‘They Have Invaluable Information’: Blue State Dems Seek To Recruit Convicted Sex Offender To Key Policy Board

Democrats in the Washington state legislature unveiled legislation that would add a convicted sex offender to a key policy board for sex offenses.

The legislation, HB 2177, would also change the name of the board from “Sex Offender Policy Board” (SOPB) to “Sex Offenses Policy Board,” according to Fox News. The SOPB is responsible for promoting a “coordinated and integrated response to sex offender management,” and was formed in 2008. (RELATED: Stacey Abrams’ Brother-In-Law Arrested On Human Trafficking Charges)

It’s a pretty big gamble in an election year, but the democrats never cease to shock us.

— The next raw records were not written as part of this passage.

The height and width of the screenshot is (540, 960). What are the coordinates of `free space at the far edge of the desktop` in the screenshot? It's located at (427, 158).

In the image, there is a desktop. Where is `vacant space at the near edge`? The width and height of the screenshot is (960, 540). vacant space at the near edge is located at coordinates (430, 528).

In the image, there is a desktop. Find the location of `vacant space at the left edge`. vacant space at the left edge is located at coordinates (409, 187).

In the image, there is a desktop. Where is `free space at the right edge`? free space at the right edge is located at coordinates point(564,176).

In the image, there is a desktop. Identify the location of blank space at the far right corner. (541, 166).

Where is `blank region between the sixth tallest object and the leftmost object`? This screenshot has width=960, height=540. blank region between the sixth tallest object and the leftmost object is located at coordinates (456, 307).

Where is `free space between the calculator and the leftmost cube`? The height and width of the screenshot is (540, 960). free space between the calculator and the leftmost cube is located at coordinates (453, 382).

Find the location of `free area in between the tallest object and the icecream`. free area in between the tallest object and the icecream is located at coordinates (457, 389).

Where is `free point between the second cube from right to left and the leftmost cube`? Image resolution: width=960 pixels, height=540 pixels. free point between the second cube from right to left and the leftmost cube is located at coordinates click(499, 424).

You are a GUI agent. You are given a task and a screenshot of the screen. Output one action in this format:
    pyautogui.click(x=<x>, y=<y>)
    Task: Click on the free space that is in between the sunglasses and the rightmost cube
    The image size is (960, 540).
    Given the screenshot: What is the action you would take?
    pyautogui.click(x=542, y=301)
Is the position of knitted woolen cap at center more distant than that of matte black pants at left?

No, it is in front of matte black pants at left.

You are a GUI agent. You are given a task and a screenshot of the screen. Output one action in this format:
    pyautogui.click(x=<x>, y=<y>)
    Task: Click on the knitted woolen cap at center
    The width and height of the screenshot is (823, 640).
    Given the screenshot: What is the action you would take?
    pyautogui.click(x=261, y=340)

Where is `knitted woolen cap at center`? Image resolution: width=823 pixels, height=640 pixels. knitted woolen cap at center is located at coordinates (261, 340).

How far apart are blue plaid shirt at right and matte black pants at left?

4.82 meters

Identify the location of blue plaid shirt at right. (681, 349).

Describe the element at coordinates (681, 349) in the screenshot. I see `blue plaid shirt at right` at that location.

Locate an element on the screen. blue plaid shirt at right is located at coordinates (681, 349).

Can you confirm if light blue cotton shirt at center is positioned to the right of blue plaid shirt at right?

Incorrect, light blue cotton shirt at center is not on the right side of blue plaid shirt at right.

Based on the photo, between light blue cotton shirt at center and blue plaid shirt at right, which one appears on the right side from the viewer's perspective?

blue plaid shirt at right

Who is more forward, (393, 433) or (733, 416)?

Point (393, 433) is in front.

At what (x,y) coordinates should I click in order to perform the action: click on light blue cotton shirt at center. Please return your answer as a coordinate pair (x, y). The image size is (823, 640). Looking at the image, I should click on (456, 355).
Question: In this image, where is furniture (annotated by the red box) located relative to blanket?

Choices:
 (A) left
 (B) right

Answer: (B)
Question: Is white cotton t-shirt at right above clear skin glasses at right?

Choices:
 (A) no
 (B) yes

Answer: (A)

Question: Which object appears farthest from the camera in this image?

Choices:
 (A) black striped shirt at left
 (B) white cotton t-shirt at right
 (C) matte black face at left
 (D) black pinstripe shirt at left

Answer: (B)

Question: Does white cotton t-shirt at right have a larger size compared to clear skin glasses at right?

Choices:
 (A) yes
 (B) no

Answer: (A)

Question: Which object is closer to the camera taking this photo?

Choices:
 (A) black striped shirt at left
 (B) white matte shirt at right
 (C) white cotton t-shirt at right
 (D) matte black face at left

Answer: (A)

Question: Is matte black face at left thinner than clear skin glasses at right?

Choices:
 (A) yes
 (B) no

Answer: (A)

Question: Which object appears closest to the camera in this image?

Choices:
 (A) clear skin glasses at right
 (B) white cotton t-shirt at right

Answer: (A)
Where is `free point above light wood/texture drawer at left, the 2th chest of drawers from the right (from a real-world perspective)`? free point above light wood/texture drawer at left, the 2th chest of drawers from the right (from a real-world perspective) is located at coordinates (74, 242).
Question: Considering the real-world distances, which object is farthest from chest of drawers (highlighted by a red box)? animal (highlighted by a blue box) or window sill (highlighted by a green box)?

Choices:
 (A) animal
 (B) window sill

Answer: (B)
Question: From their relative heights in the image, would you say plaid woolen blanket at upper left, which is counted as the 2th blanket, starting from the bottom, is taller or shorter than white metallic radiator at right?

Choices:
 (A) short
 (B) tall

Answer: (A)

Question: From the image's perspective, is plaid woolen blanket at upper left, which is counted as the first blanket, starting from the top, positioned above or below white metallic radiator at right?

It’s not been scheduled for executive session…yet.

HB 2177: https://t.co/NX7STgYofn

— Conservative Ladies of WA (@CLofWashington) January 20, 2024

“One representative with lived experience with incarceration for a sex offense, appointed by the chair of the sex offense policy board and approved by a majority vote of the board’s voting 18 membership” would be added, according to the text of the legislation. The legislation would also add “a representative with lived experience as the victim of a sex offense,” according to an analysis of the bill from the Washington state legislature.

The legislation would potentially allow the most dangerous sex offenders to serve on the board, radio talk show host Jason Rantz reported.

“I think that we all do better when we have a diverse legislature. That’s why I’m here,” Democratic State Rep. Tarra Simmons of Washington, who previously served a prison sentence for drug and theft charges, said at a Jan. 16 House Community Safety, Justice, & Reentry hearing for the bill. “And I’m proud to be here. I think I bring some lived experience that was missing from here. And while some people may have a stigma for people who have committed a sex offense, I think they have invaluable information to share that can really guide this board.”

A SOPB staff member spoke out in favor of the bill during the Jan. 16 hearing, according to KOMO news.

“This bill incorporates recommendations the board has previously indicated its support for regarding the use of person-first language,” Whitney Hunt said. “This change aligns with best practices and research and encompasses all the individuals involved and impacted by the sex offense management system, including victims.”